[Information given]
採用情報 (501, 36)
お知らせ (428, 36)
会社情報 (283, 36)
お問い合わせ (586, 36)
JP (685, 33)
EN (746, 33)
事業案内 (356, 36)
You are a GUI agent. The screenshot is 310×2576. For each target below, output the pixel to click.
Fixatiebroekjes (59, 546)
[/Information given]
[Information given]
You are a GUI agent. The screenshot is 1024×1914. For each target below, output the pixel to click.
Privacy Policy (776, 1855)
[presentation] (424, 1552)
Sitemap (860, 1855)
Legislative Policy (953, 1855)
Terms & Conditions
[/Information given]
[Information given]
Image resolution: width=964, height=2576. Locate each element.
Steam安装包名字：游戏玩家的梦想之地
[/Information given]
» **What this task involves**
Look above for the line with "採用情報 (501, 36)" and the line with "Fixatiebroekjes (59, 546)". Write out those two lines and all the lines between them, exactly, and no others.

» **Answer box**
採用情報 (501, 36)
お知らせ (428, 36)
会社情報 (283, 36)
お問い合わせ (586, 36)
JP (685, 33)
EN (746, 33)
事業案内 (356, 36)
You are a GUI agent. The screenshot is 310×2576. For each target below, output the pixel to click.
Fixatiebroekjes (59, 546)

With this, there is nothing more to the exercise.